In what undoubtedly portends things to come, recently unsealed court files reveal that the first data security class action complaint against a domestic law firm was formally filed. Chicago-based Johnson & Bell, a firm of more than 100 attorneys that recently celebrated its 40th anniversary, was recently named in a lawsuit that alleged it failed to appropriately protect confidential client information. That lawsuit was filed by Johnson & Bell’s former clients, bitcoin-to-gold exchange Coinabul LLC, and its Chief Operating Officer, Jason Shore.
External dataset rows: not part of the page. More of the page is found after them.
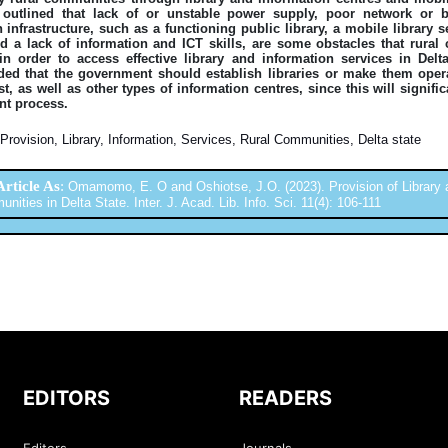
outlined that lack of or unstable power supply, poor network or b
 infrastructure, such as a functioning public library, a mobile library s
nd a lack of information and ICT skills, are some obstacles that rura
n order to access effective library and information services in Delt
d that the government should establish libraries or make them oper
st, as well as other types of information centres, since this will signifi
t process.
Provision, Library, Information, Services, Rural Communities, Delta state
Article As
:
Omamomo, E. O and Oshiotse, J.O. (2023). Provision of Library a
ities in Delta State. Inter. J. Acad. Lib. Info. Sci. 11(4): 106-111
EDITORS
READERS
Editors
Journals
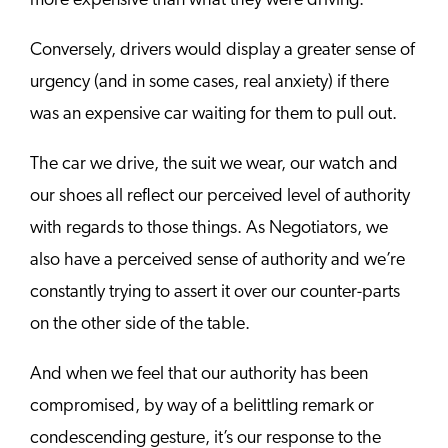
more expensive than what they were driving.
Conversely, drivers would display a greater sense of
urgency (and in some cases, real anxiety) if there
was an expensive car waiting for them to pull out.
The car we drive, the suit we wear, our watch and
our shoes all reflect our perceived level of authority
with regards to those things. As Negotiators, we
also have a perceived sense of authority and we’re
constantly trying to assert it over our counter-parts
on the other side of the table.
And when we feel that our authority has been
compromised, by way of a belittling remark or
condescending gesture, it’s our response to the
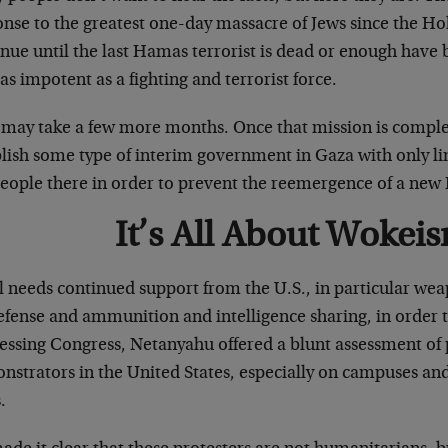
nse to the greatest one-day massacre of Jews since the Holo
nue until the last Hamas terrorist is dead or enough have 
 impotent as a fighting and terrorist force.
 may take a few more months. Once that mission is complet
blish some type of interim government in Gaza with only l
people there in order to prevent the reemergence of a ne
It’s All About Wokei
el needs continued support from the U.S., in particular we
defense and ammunition and intelligence sharing, in order
essing Congress, Netanyahu offered a blunt assessment o
strators in the United States, especially on campuses and
.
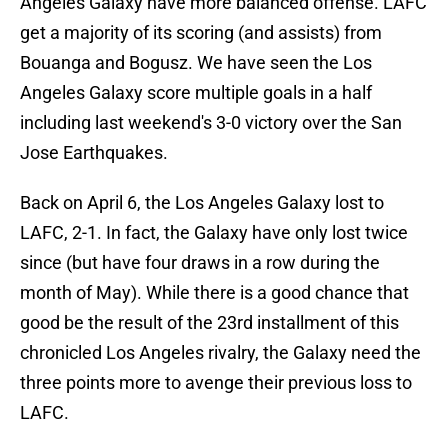
Angeles Galaxy have more balanced offense. LAFC
get a majority of its scoring (and assists) from
Bouanga and Bogusz. We have seen the Los
Angeles Galaxy score multiple goals in a half
including last weekend's 3-0 victory over the San
Jose Earthquakes.
Back on April 6, the Los Angeles Galaxy lost to
LAFC, 2-1. In fact, the Galaxy have only lost twice
since (but have four draws in a row during the
month of May). While there is a good chance that
good be the result of the 23rd installment of this
chronicled Los Angeles rivalry, the Galaxy need the
three points more to avenge their previous loss to
LAFC.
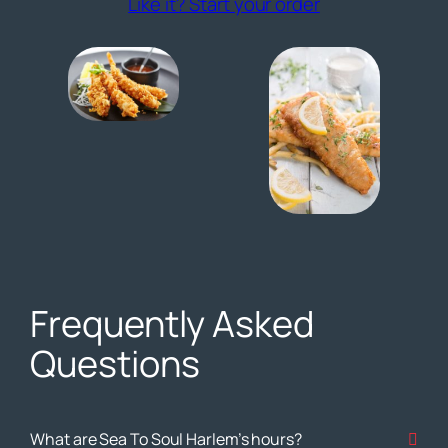
(opens externa
Like it? Start your order
Frequently Asked
Questions
What are Sea To Soul Harlem’s hours?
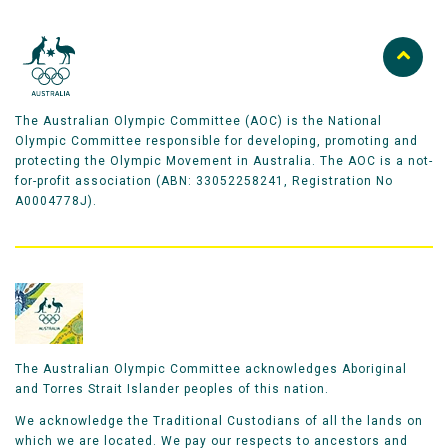
The Australian Olympic Committee (AOC) is the National
Olympic Committee responsible for developing, promoting and
protecting the Olympic Movement in Australia. The AOC is a not-
for-profit association (ABN: 33052258241, Registration No
A0004778J).
The Australian Olympic Committee acknowledges Aboriginal
and Torres Strait Islander peoples of this nation.
We acknowledge the Traditional Custodians of all the lands on
which we are located. We pay our respects to ancestors and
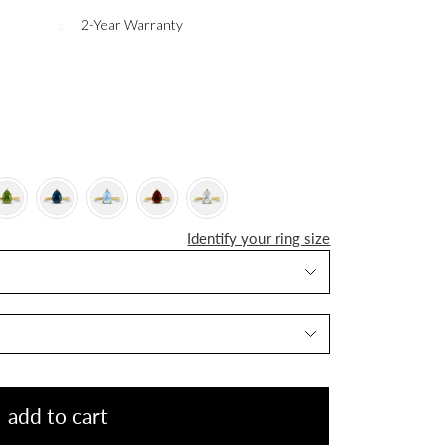
2-Year Warranty
Identify your ring size
add to cart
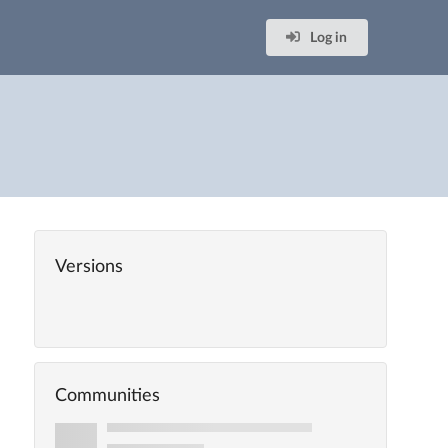
Log in
Versions
Communities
Coinabul and Mr. Shore set forth a four-count Complaint alleging breach of contract, negligence, unjust enrichment, and breach of fiduciary duty. Underpinning all of theses claims were the following core allegations: the defendant law firm’s time-tracking system (“Webtime”) was built on a “JBoss Application Server” which was out-of-date and suffered from a critical vulnerability, leaving it susceptible to hacking; its virtual private network (“VPN”) supported insecure renegotiation, leaving it vulnerable to man-in-the-middle attacks; and, finally, the firm’s email system had broken security that left it susceptible to attack. In short, plaintiffs allege the firm failed to implement industry standard data security measures with respect to its Webtime, VPN, and email services, resulting in certain vulnerabilities that could expose confidential client information.
The hypothetical exposure of confidential client information makes this lawsuit all the more interesting – plaintiffs did not actually allege that Johnson & Bell’s Webtime, VPN, or email services were ever compromised, or that that confidential information was ever leaked. These points were all raised in Johnson & Bell’s subsequently-filed motion to dismiss. That motion was ultimately never ruled upon, as the parties are now engaged in a confidential arbitration.
While the outcome of this suit might never become public, the takeaway lesson is apparent – attorneys and law firms must remain diligent, and continue to take reasonable efforts to maintain client confidentiality and properly secure data.